#### Try it
Write out the entries below exactly as they stand. Skip every image.

#### Source data
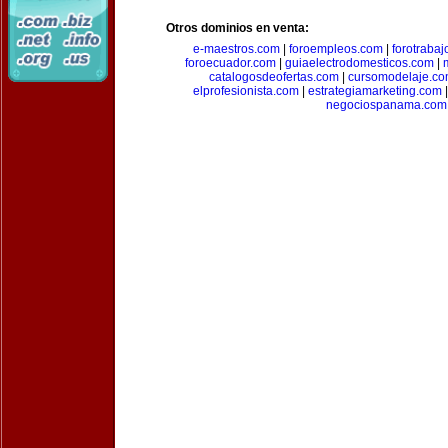
Otros dominios en venta:
e-maestros.com
|
foroempleos.com
|
forotraba
foroecuador.com
|
guiaelectrodomesticos.com
|
catalogosdeofertas.com
|
cursomodelaje.c
elprofesionista.com
|
estrategiamarketing.com
negociospanama.com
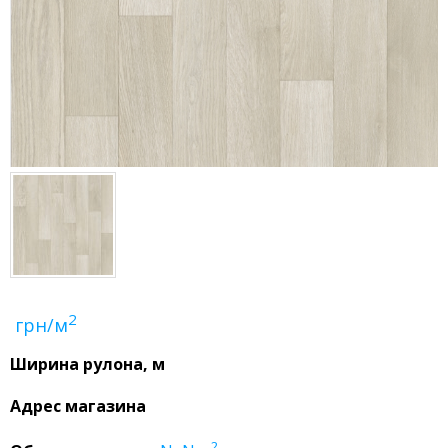
2
грн/м
Ширина рулона, м
Адрес магазина
2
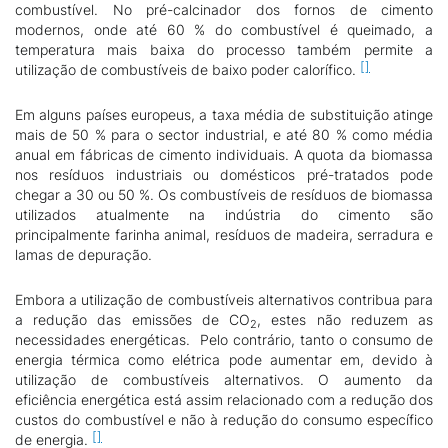
combustível. No pré-calcinador dos fornos de cimento
modernos, onde até 60 % do combustível é queimado, a
temperatura mais baixa do processo também permite a
utilização de combustíveis de baixo poder calorífico.
Em alguns países europeus, a taxa média de substituição atinge
mais de 50 % para o sector industrial, e até 80 % como média
anual em fábricas de cimento individuais. A quota da biomassa
nos resíduos industriais ou domésticos pré-tratados pode
chegar a 30 ou 50 %. Os combustíveis de resíduos de biomassa
utilizados atualmente na indústria do cimento são
principalmente farinha animal, resíduos de madeira, serradura e
lamas de depuração.
Embora a utilização de combustíveis alternativos contribua para
a redução das emissões de CO
, estes não reduzem as
2
necessidades energéticas. Pelo contrário, tanto o consumo de
energia térmica como elétrica pode aumentar em, devido à
utilização de combustíveis alternativos. O aumento da
eficiência energética está assim relacionado com a redução dos
custos do combustível e não à redução do consumo específico
de energia.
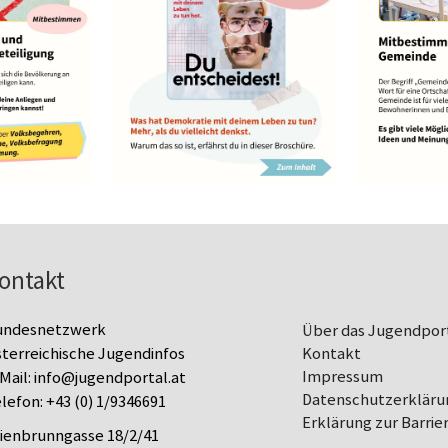
ontakt
undesnetzwerk
Über das Jugendpor
terreichische Jugendinfos
Kontakt
Impressum
Mail:
info@jugendportal.at
Datenschutz­erkläru
lefon:
+43 (0) 1/9346691
Erklärung zur Barrier
lienbrunngasse 18/2/41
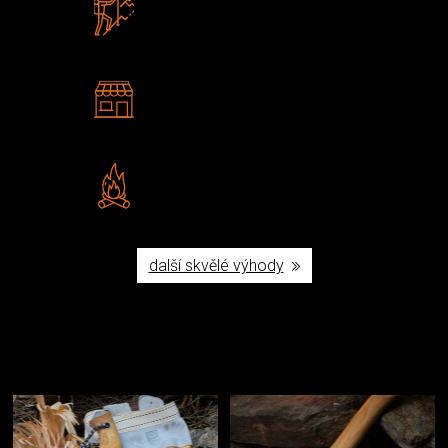
Zboží sami testujeme
U nás nekoupíte „zajíce v pytli“
2 kamenné prodejny
Navštivte nás v Praze a
Šumperku
Vlastní značka JuBö
Poctivá ruční výroba v ČR
další skvělé výhody
Užijte si to v přírodě
Vybavení, na které spoléháte nejčastěji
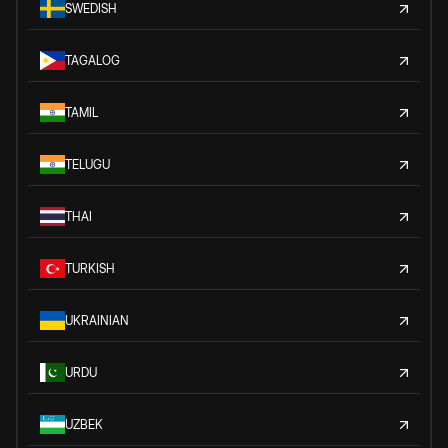
SWEDISH
TAGALOG
TAMIL
TELUGU
THAI
TURKISH
UKRAINIAN
URDU
UZBEK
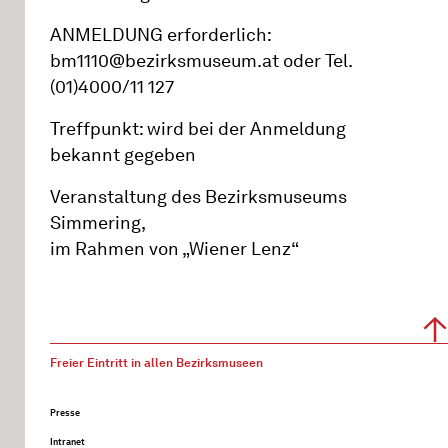
ANMELDUNG erforderlich:
bm1110@bezirksmuseum.at oder Tel.
(01)4000/11 127
Treffpunkt: wird bei der Anmeldung
bekannt gegeben
Veranstaltung des Bezirksmuseums
Simmering,
im Rahmen von „Wiener Lenz“
Freier Eintritt in allen Bezirksmuseen
Presse
Intranet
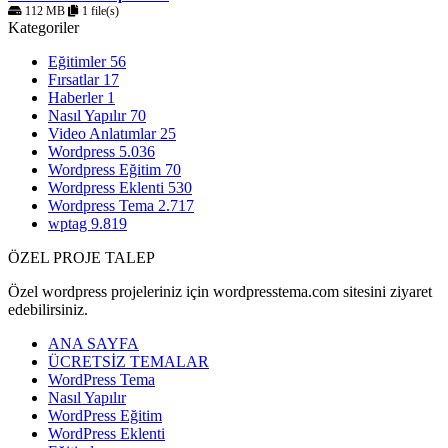
112 MB
1 file(s)
Kategoriler
Eğitimler
56
Fırsatlar
17
Haberler
1
Nasıl Yapılır
70
Video Anlatımlar
25
Wordpress
5.036
Wordpress Eğitim
70
Wordpress Eklenti
530
Wordpress Tema
2.717
wptag
9.819
ÖZEL PROJE TALEP
Özel wordpress projeleriniz için wordpresstema.com sitesini ziyaret
edebilirsiniz.
ANA SAYFA
ÜCRETSİZ TEMALAR
WordPress Tema
Nasıl Yapılır
WordPress Eğitim
WordPress Eklenti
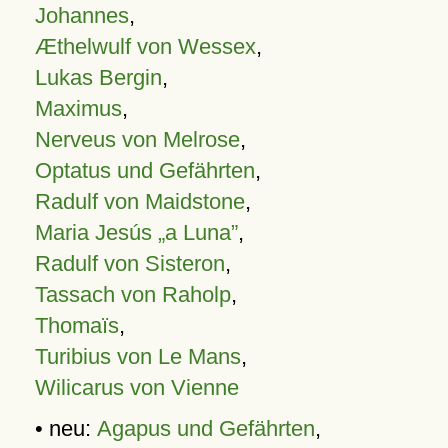
Johannes
,
Æthelwulf von Wessex
,
Lukas Bergin
,
Maximus
,
Nerveus von Melrose
,
Optatus und Gefährten
,
Radulf von Maidstone
,
Maria Jesús „a Luna”
,
Radulf von Sisteron
,
Tassach von Raholp
,
Thomaïs
,
Turibius von Le Mans
,
Wilicarus von Vienne
• neu:
Agapus und Gefährten
,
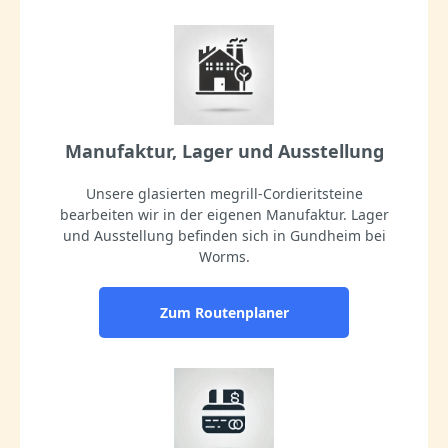
Manufaktur, Lager und Ausstellung
Unsere glasierten megrill-Cordieritsteine
bearbeiten wir in der eigenen Manufaktur. Lager
und Ausstellung befinden sich in Gundheim bei
Worms.
Zum Routenplaner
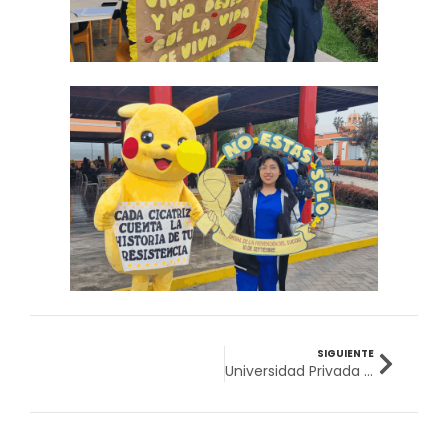
SIGUIENTE
Universidad Privada San Juan Bautista promueve alimentación saludable para una vida plena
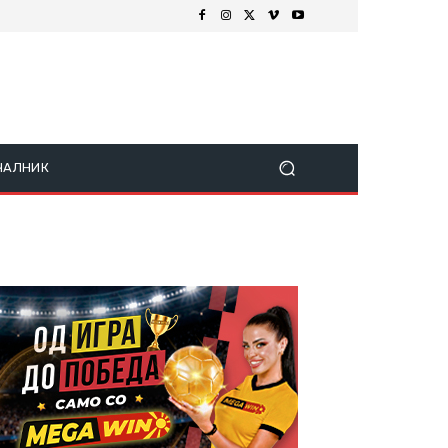
ЧАЛНИК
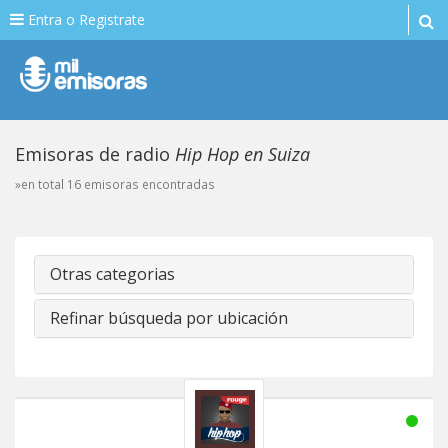
Entra o Registrate
Emisoras de radio
Hip Hop en Suiza
»en total 16 emisoras encontradas
Otras categorias
Refinar búsqueda por ubicación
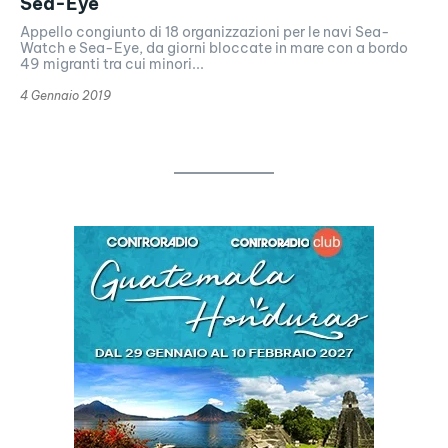
Sea-Eye
Appello congiunto di 18 organizzazioni per le navi Sea-
Watch e Sea-Eye, da giorni bloccate in mare con a bordo
49 migranti tra cui minori...
4 Gennaio 2019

#### Result of this exercise
Otros dominios en venta:
e-maestros.com
|
foroempleos.com
|
forotraba
foroecuador.com
|
guiaelectrodomesticos.com
|
catalogosdeofertas.com
|
cursomodelaje.c
elprofesionista.com
|
estrategiamarketing.com
negociospanama.com
2
грн/м
Ширина рулона, м
Адрес магазина
2
combustível. No pré-calcinador dos fornos de cimento
modernos, onde até 60 % do combustível é queimado, a
temperatura mais baixa do processo também permite a
utilização de combustíveis de baixo poder calorífico.
Em alguns países europeus, a taxa média de substituição atinge
mais de 50 % para o sector industrial, e até 80 % como média
anual em fábricas de cimento individuais. A quota da biomassa
nos resíduos industriais ou domésticos pré-tratados pode
chegar a 30 ou 50 %. Os combustíveis de resíduos de biomassa
utilizados atualmente na indústria do cimento são
principalmente farinha animal, resíduos de madeira, serradura e
lamas de depuração.
Embora a utilização de combustíveis alternativos contribua para
a redução das emissões de CO
, estes não reduzem as
2
necessidades energéticas. Pelo contrário, tanto o consumo de
energia térmica como elétrica pode aumentar em, devido à
utilização de combustíveis alternativos. O aumento da
eficiência energética está assim relacionado com a redução dos
custos do combustível e não à redução do consumo específico
de energia.
ontakt
undesnetzwerk
Über das Jugendpor
terreichische Jugendinfos
Kontakt
Impressum
Mail:
info@jugendportal.at
Datenschutz­erkläru
lefon:
+43 (0) 1/9346691
Erklärung zur Barrier
lienbrunngasse 18/2/41
Zboží sami testujeme
U nás nekoupíte „zajíce v pytli“
2 kamenné prodejny
Navštivte nás v Praze a
Šumperku
Vlastní značka JuBö
Poctivá ruční výroba v ČR
další skvělé výhody
Užijte si to v přírodě
Vybavení, na které spoléháte nejčastěji
SWEDISH
TAGALOG
TAMIL
TELUGU
THAI
TURKISH
UKRAINIAN
URDU
UZBEK
ANMELDUNG erforderlich:
bm1110@bezirksmuseum.at oder Tel.
(01)4000/11 127
Treffpunkt: wird bei der Anmeldung
bekannt gegeben
Veranstaltung des Bezirksmuseums
Simmering,
im Rahmen von „Wiener Lenz“
Freier Eintritt in allen Bezirksmuseen
Presse
Intranet
112 MB
1 file(s)
Kategoriler
Eğitimler
56
Fırsatlar
17
Haberler
1
Nasıl Yapılır
70
Video Anlatımlar
25
Wordpress
5.036
Wordpress Eğitim
70
Wordpress Eklenti
530
Wordpress Tema
2.717
wptag
9.819
ÖZEL PROJE TALEP
Özel wordpress projeleriniz için wordpresstema.com sitesini ziyaret
edebilirsiniz.
ANA SAYFA
ÜCRETSİZ TEMALAR
WordPress Tema
Nasıl Yapılır
WordPress Eğitim
WordPress Eklenti
Johannes
,
Æthelwulf von Wessex
,
Lukas Bergin
,
Maximus
,
Nerveus von Melrose
,
Optatus und Gefährten
,
Radulf von Maidstone
,
Maria Jesús „a Luna”
,
Radulf von Sisteron
,
Tassach von Raholp
,
Thomaïs
,
Turibius von Le Mans
,
Wilicarus von Vienne
• neu:
Agapus und Gefährten
,
Manufaktur, Lager und Ausstellung
Unsere glasierten megrill-Cordieritsteine
bearbeiten wir in der eigenen Manufaktur. Lager
und Ausstellung befinden sich in Gundheim bei
Worms.
Zum Routenplaner
SIGUIENTE
Universidad Privada San Juan Bautista promueve alimentación saludable para una vida plena
ЧАЛНИК
Entra o Registrate
Emisoras de radio
Hip Hop en Suiza
»en total 16 emisoras encontradas
Otras categorias
Refinar búsqueda por ubicación
Sea-Eye
Appello congiunto di 18 organizzazioni per le navi Sea-
Watch e Sea-Eye, da giorni bloccate in mare con a bordo
49 migranti tra cui minori...
4 Gennaio 2019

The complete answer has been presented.